I’m going to proceed in three parts. First, I’ll talk about the natural world, and ask whether all created things participate in their own form of prayer. Second, I’ll parse some of Bonaventure’s ideas on natural causality. Why is he so specific about the impact of certain physical processes, such as celestial motion, on our lives, but not as specific about the potential earthly impact of prayer? Finally, I’ll examine the place of prayer in a strictly theological mode, discussing its effectiveness as a suffrage of the Church—with profound “cause and effect” consequences in the spiritual realm.
Prayer and the Natural World
We can first define prayer as a communication with God, which both affirms and enables a being’s connection to God. Turning to God in prayer is most properly predicated of rational souls. Humans and angels are capable of blessedness because they are free from necessity, and can voluntarily merit the prize of everlasting happiness (Brev. 2.9.2; 5.10.2). By contrast, everything below humans and angels in the hierarchy of being is not rational, and therefore cannot exercise free will. So we can rule out the idea that animals, plants, and rocks pray as we do.
Nevertheless, it is still worth asking how such beings are connected to God, and whether that connection involves a kind of communication particularly suited to their status. During his triumphal entry, Jesus himself noted that even the stones would cry out if the people kept silent (Lk 19:40). Was his statement mere hyperbole, or does it hint at something deeper? Material things were made by God and for God. As a plant naturally turns toward the sun, seeking life and nourishment, so the entire order of nature possesses measure, number, and weight (or “ordinance toward its final cause”) (Brev. 2.1.4).
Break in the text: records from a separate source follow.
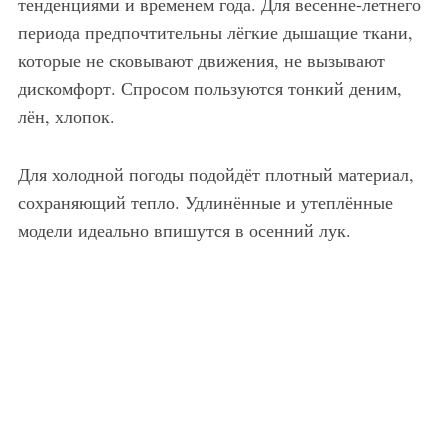
тенденциями и временем года. Для весенне-летнего
периода предпочтительны лёгкие дышащие ткани,
которые не сковывают движения, не вызывают
дискомфорт. Спросом пользуются тонкий деним,
лён, хлопок.
Для холодной погоды подойдёт плотный материал,
сохраняющий тепло. Удлинённые и утеплённые
модели идеально впишутся в осенний лук.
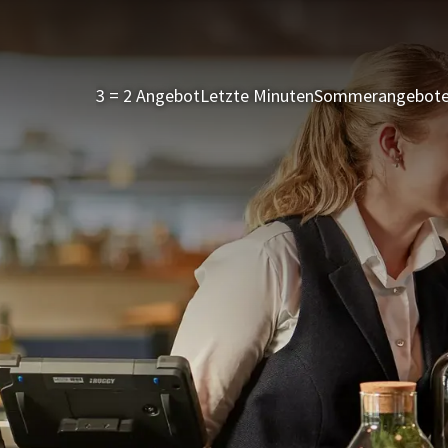
3 = 2 Angebot
Letzte Minuten
Sommerangebot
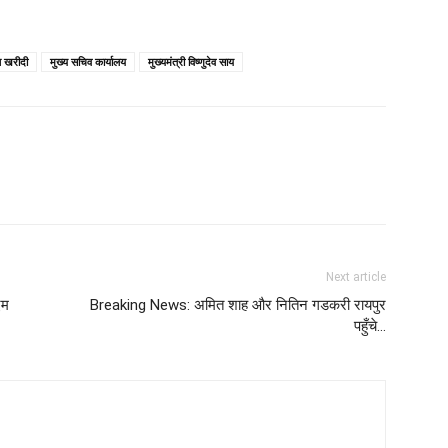
 खरीदी
मुख्य सचिव कार्यालय
मुख्यमंत्री विष्णुदेव साय
Next article
एम
Breaking News: अमित शाह और नितिन गडकरी रायपुर
पहुँचे…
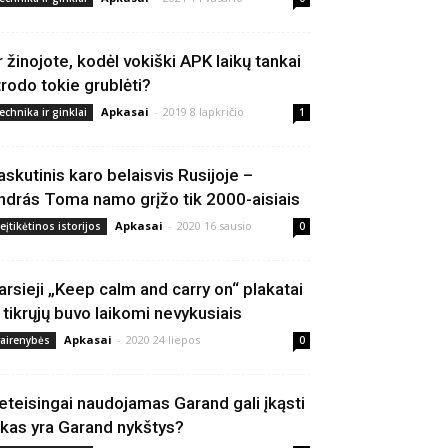
r žinojote, kodėl vokiški APK laikų tankai
trodo tokie grublėti?
Apkasai
-
2019 8 lapkričio
echnika ir ginklai
1
askutinis karo belaisvis Rusijoje –
ndrás Toma namo grįžo tik 2000-aisiais
Apkasai
-
2020 16 sausio
eįtikėtinos istorijos
0
arsieji „Keep calm and carry on“ plakatai
š tikrųjų buvo laikomi nevykusiais
Apkasai
-
2020 24 liepos
vairenybės
0
eteisingai naudojamas Garand gali įkąsti
 kas yra Garand nykštys?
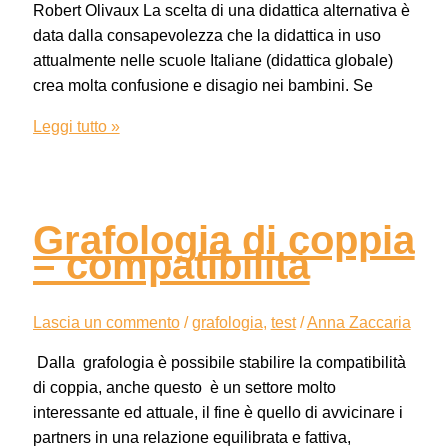
Robert Olivaux La scelta di una didattica alternativa è
data dalla consapevolezza che la didattica in uso
attualmente nelle scuole Italiane (didattica globale)
crea molta confusione e disagio nei bambini. Se
Leggi tutto »
Grafologia di coppia
– compatibilità
Lascia un commento
/
grafologia
,
test
/
Anna Zaccaria
Dalla grafologia è possibile stabilire la compatibilità
di coppia, anche questo è un settore molto
interessante ed attuale, il fine è quello di avvicinare i
partners in una relazione equilibrata e fattiva,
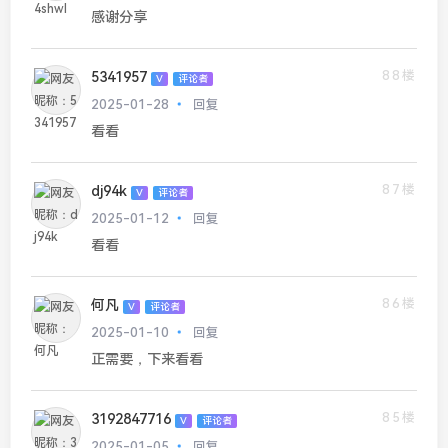
感谢分享
88楼
5341957
V
评论者
2025-01-28
回复
看看
87楼
dj94k
V
评论者
2025-01-12
回复
看看
86楼
何凡
V
评论者
2025-01-10
回复
正需要，下来看看
85楼
3192847716
V
评论者
2025-01-05
回复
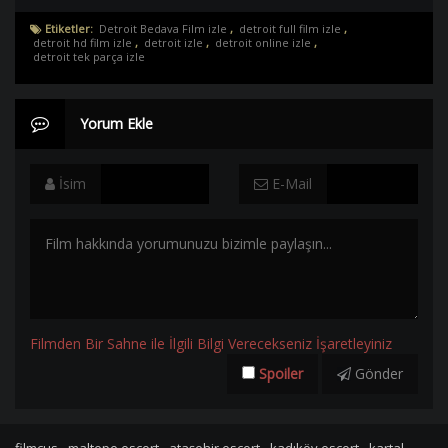
Etiketler:
Detroit Bedava Film izle
,
detroit full film izle
,
detroit hd film izle
,
detroit izle
,
detroit online izle
,
detroit tek parça izle
Yorum Ekle
İsim
E-Mail
Filmden Bir Sahne ile İlgili Bilgi Verecekseniz İşaretleyiniz
Spoiler
Gönder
In Romans 8, Paul claims that creation itself “will obtain the freedom of the glory of the children of God.” Yet for now, it groans in labor pains to be “set free from its bondage to decay.” Could this groaning be a form of prayer? The Holy Spirit can intercede for us “with sighs too deep for words” when “we don’t know how to pray.” Might the Spirit also intercede through or for material elements, uniting them as well to God? I believe the answer to this question is yes, but only in circumstances that include human agency. Let’s consider two examples: Pentecost and the sacrifice of the Mass.
In Acts chapter one, the Apostles are described as “constantly devoting themselves to prayer” (1:14). They are filled with the Holy Spirit, and fire comes to rest upon each of them. The elemental properties of fire are significant here. For Bonaventure, fire is the material agent that will initiate and complete God’s final judgment (Brev. 7.4.6). Just as elemental fire will raise up all physical things to God in the final conflagration, so the Spirit-filled fire resting upon the Apostles will enable them to raise up humanity and unite all nations into one Body.
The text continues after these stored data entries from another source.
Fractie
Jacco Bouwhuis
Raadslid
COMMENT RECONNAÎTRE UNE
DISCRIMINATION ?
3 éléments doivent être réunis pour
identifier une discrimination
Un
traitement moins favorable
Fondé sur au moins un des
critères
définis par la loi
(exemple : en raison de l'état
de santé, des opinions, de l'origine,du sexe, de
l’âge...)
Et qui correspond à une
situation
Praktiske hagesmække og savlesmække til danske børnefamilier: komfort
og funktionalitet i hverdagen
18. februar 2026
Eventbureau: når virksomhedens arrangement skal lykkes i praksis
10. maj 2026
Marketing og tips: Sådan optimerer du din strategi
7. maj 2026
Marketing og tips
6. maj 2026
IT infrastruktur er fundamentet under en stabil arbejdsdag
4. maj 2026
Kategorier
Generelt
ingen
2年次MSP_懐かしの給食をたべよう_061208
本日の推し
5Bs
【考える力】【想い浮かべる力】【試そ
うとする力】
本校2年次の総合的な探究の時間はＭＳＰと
Similarly, the Eucharist can only be received properly within the context of prayer, and through the fiery devotion of love (see Brev. 6.9.6). The material elements are then recognized, with the eyes of faith, to be “the entire Christ” (totus Christus). As Bonaventure puts it: “This sacrament contains Christ’s true body and immaculate flesh in such a way that it penetrates our very being, unites us to one another, and transforms us into him. It does so by virtue of that burning love through which Christ gave himself to us” (Brev. 6.9.3). As at Pentecost, the Eucharist reveals a deep connection between human beings and the material order. And in both cases, fire plays a role that is perhaps more than symbolic. Yet for the full elevation of material things to occur, humans must exercise their rational agency. Specifically, the Apostles and priests pray.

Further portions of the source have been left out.